M129 Heat Exchanger

My 250SE Cabriolet had a feature I was not aware of.    Underneath the injection pump is an oil/coolant heat exchanger.   This was also an option on late 230SLs.    Instead of a separate cooler that the M130 engined cars have, the heat exchanger helps warm up the oil when the engine is cool and cool it down when the engine is hot.

There are lines from the oil filter housing that go to the heat exchanger, as well as coolant lines that come from the side of the block.    An example is pictured below.  The picture is not my heat exchanger.  It is a second hand unit available on eBay.   From all I read on the Pagoda forums, the M129 Heat Exchanger is quite effective.  The 250SL runs quite cool with it.   The heat exchanger is now NLA, but the part number is 000 188 44 01.

M129 Heat Exchanger

I would have been blissfully unaware of my heat exchanger except for a growing oil leak.     The oil leak was coming from the braided flexible oil hose that runs from the far side of the M129 heat exchanger to the oil filter housing.

When my mechanic investigated further, he also discovered that the coolant outlet on the engine block was corroded.

I started looking up what parts I needed to buy to fix the oil leak and make sure the heat exchanger was working properly.    On my car, the longer hose had a short metal section, the braided flexible hose and then another short metal section.    But in the EPC this was one hard line.   There was no mention of any other system.

M129 Heat Exchanger

I started doing some further research and I found a post on the W113 forum. It described how in the paper parts manual, there is an earlier setup which had been superseded. The older setup was never brought forward into the EPC.

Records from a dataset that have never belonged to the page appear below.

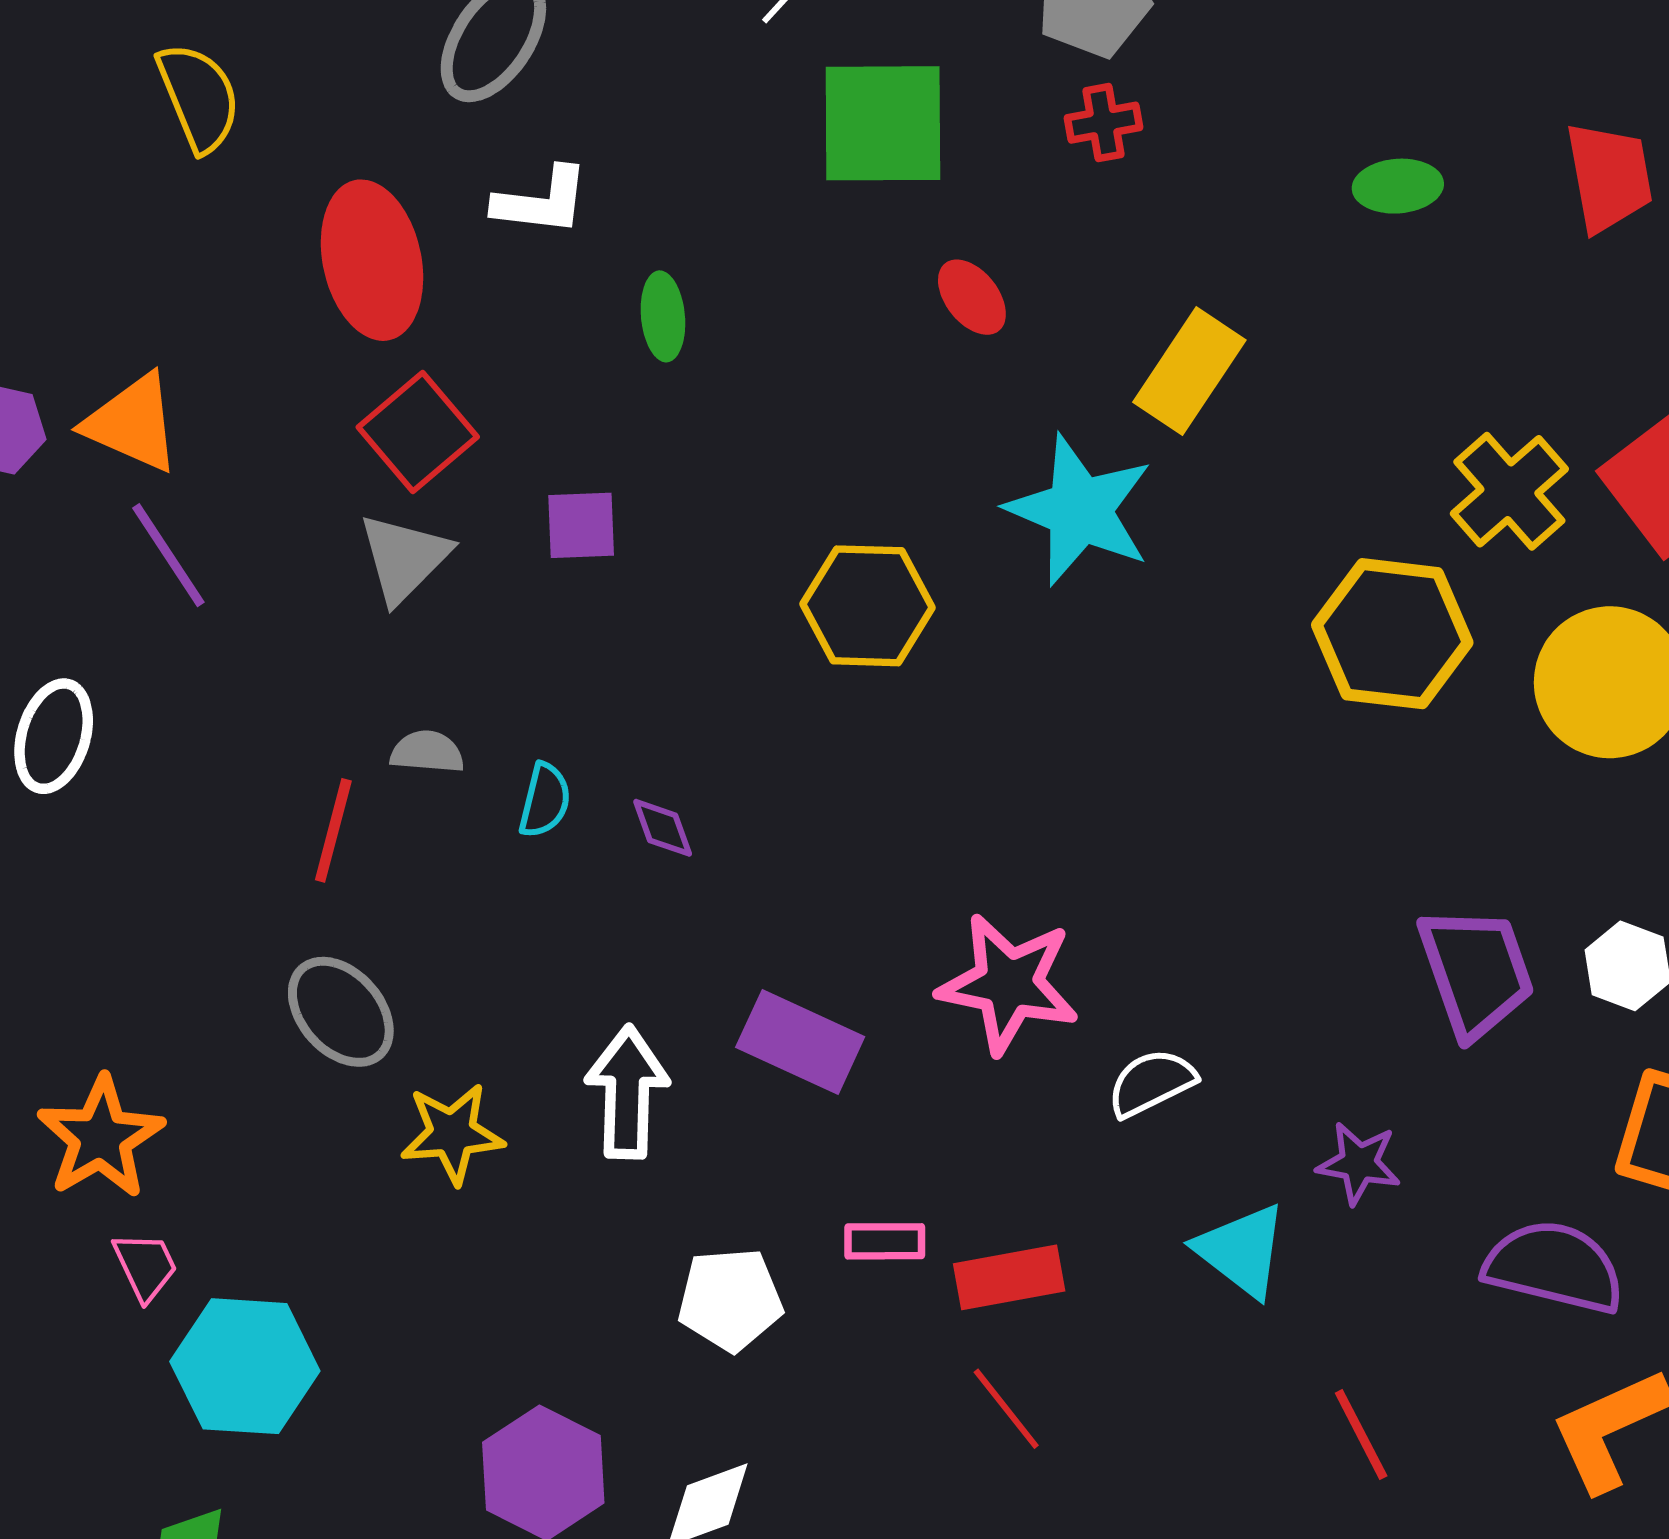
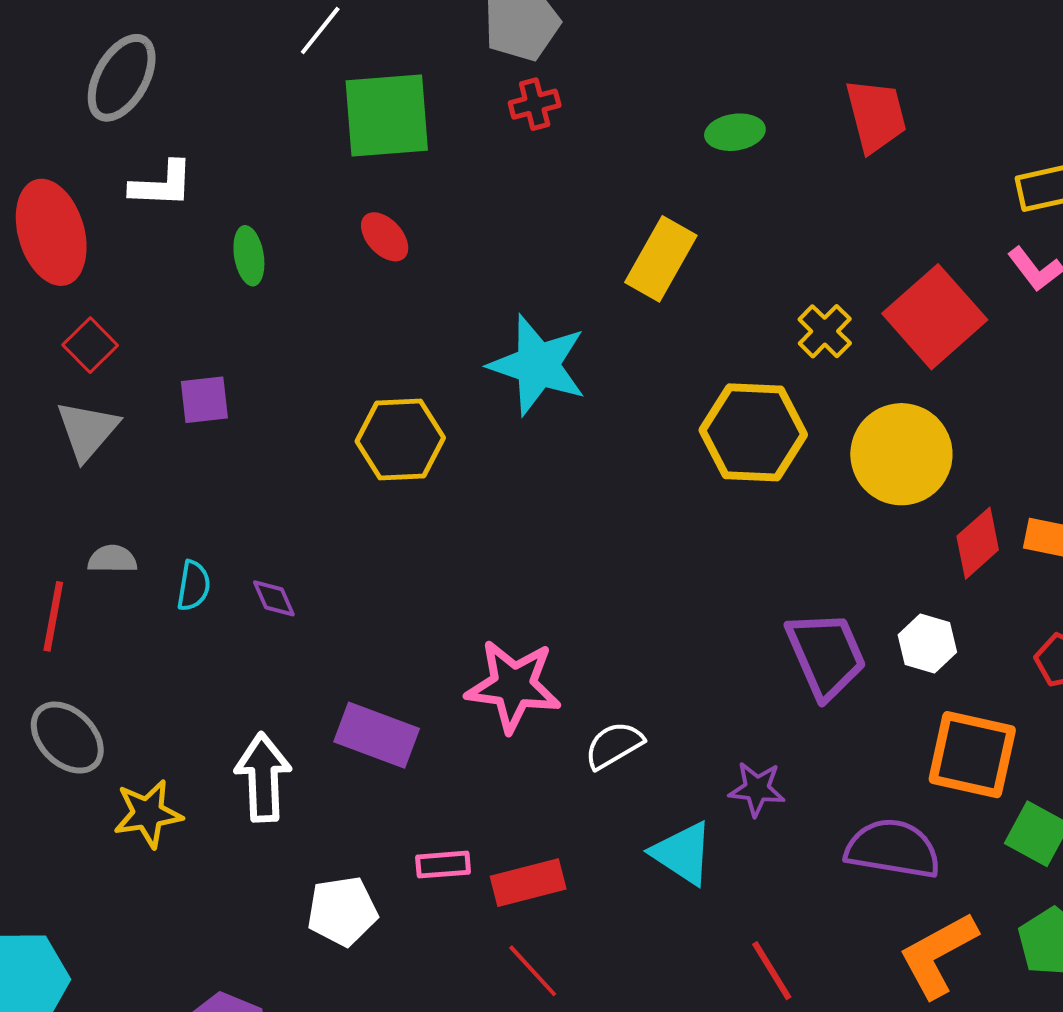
red ellipse: (972, 297) -> (385, 237), moved
yellow rectangle: (1189, 371) -> (661, 259), moved
red square: (418, 432) -> (90, 345), size x0.7
yellow cross: (1509, 491) -> (825, 331), size x0.7

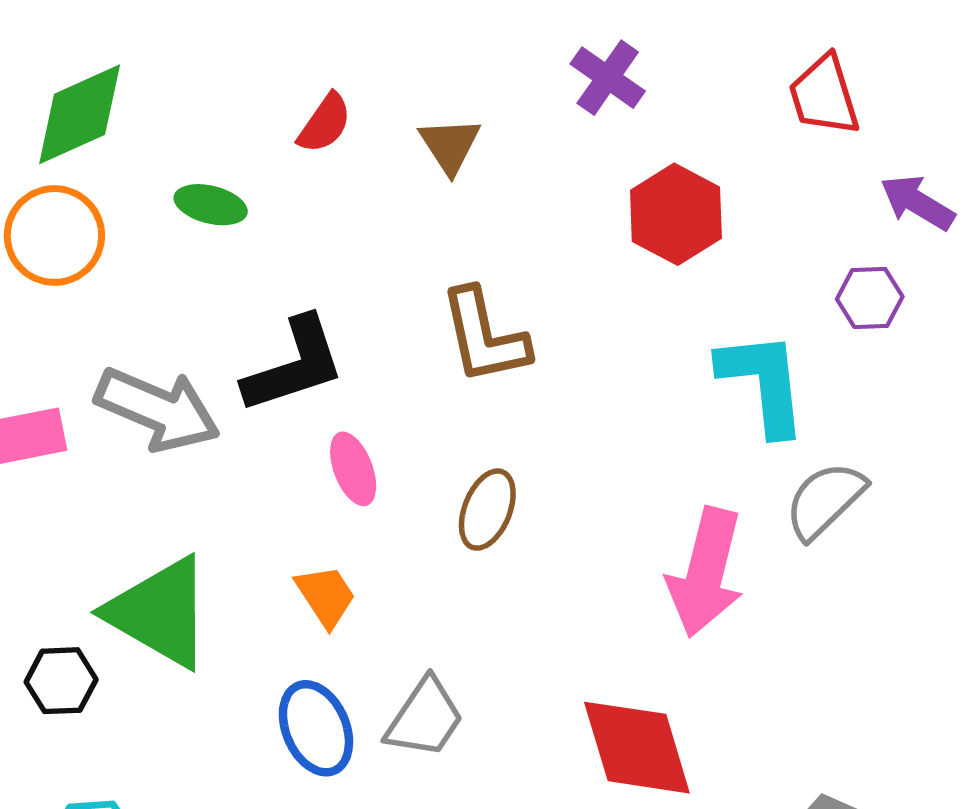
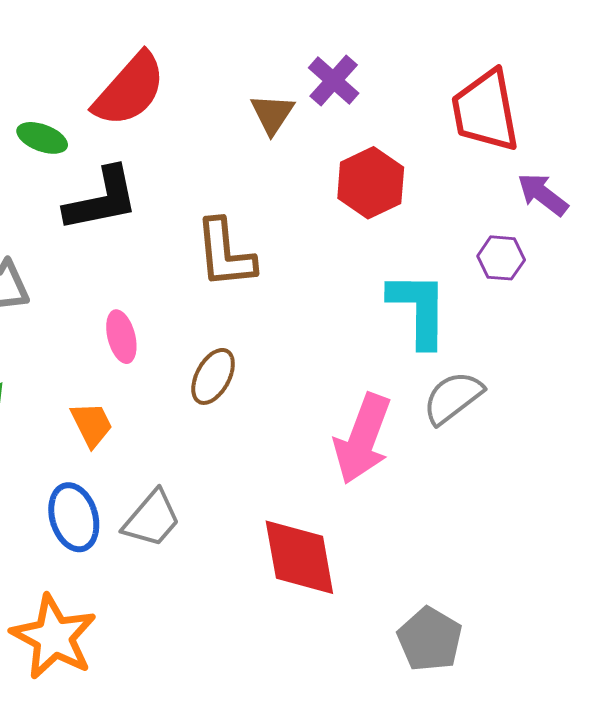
red trapezoid: (824, 95) -> (485, 111), size x1.4
red semicircle: (325, 123) -> (130, 90), size x1.8
brown triangle: (450, 145) -> (272, 114), moved
black L-shape: (294, 365) -> (102, 199), moved

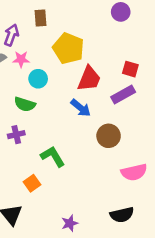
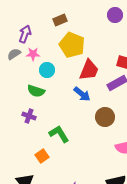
brown rectangle: (41, 18) -> (60, 20), moved, turned 72
purple cross: (16, 135) -> (29, 116), turned 32

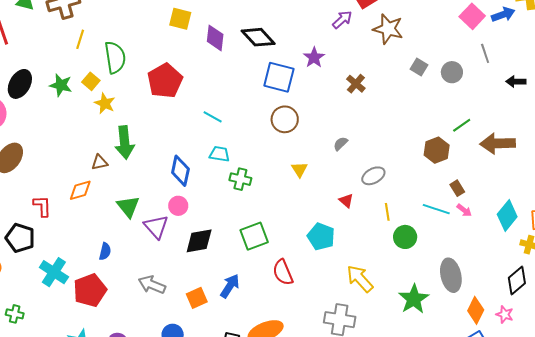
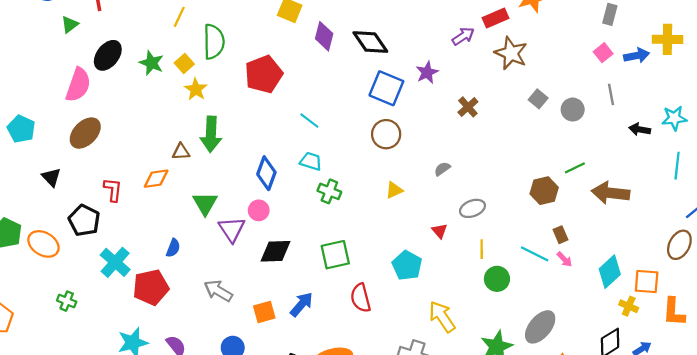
pink square: (472, 16) -> (603, 53), size x0.7
yellow triangle: (299, 169) -> (394, 190), turned 30
gray ellipse: (451, 275) -> (540, 327), turned 44

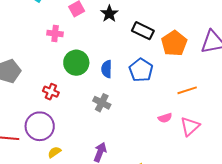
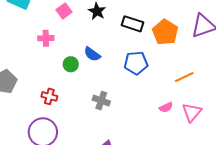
green circle: (76, 63) -> (71, 64), size x0.6
blue semicircle: (107, 69) -> (92, 54), moved, turned -48
blue pentagon: (141, 70) -> (136, 63), turned -30

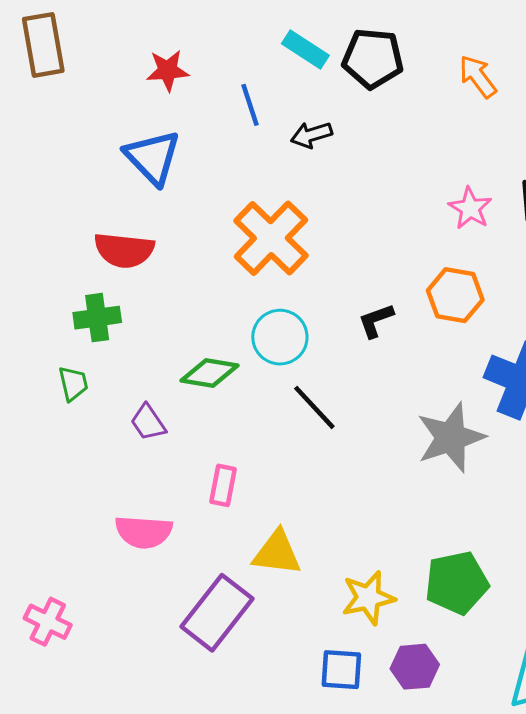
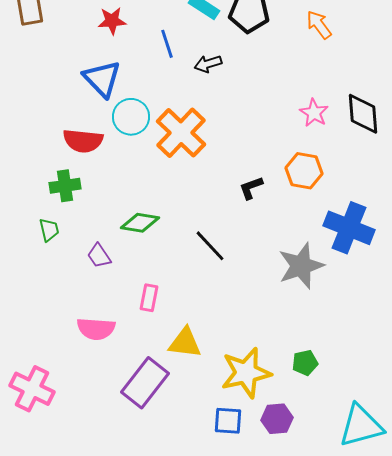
cyan circle: (280, 337) -> (131, 117), moved
green pentagon: (457, 583) -> (305, 363), size x0.6
yellow star: (368, 598) -> (246, 373), size x1.4
pink cross: (48, 622) -> (32, 389), size x1.4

In that section you had the two hard lines (127 180 00 27 & 127 180 02 27) plus the braided line (198 180 01 82).   This was replaced by 127 180 03 27 which was the single metal hose.  308 in the diagram above.  In case you’re wondering 127 180 01 27 is the shorter hard line for the other outlet of the M129 Heat Exchanger (302).   This never changed.

While I had the backup of taking the existing braided hose to a hose shop to have the ends re-used for a new hose, I first checked to see what parts were still available.   Since the braided house was first used on the 300SL, it is still available.   The surrounding hard lines are not, but mine were perfectly fine.    Additionally, the replacement part 127 180 03 27 is also still available.   Neither were particularly expensive.  Both are probably cheaper than having a hose company re-use the ends of my existing braided hose on a new one.

I decided to go with the 300SL part.  I had a few reasons for this.  Firstly, there is very little space around the M129 Heat Exchanger.  Getting a flexible hose in and connected with the engine in situ was probably going to be far easier.  This was going to save me labour time.   Secondly, the parts cost was less than half.  Thirdly, I figured the flexible hose had a bit of give in it for vibrations and parts not being perfectly aligned after 60 years.    And finally, I liked the idea of having 300SL parts on my car.

M129 heat exchanger

While the car was at the workshop, I had new rear shocks fitted and the power steering pump adjusted so it wasn’t so noisy.   My oil leak is gone. I’m also sure the heat exchanger working properly will help the car cool on very hot days.    I also learned a lot about a feature of my car I never knew it had.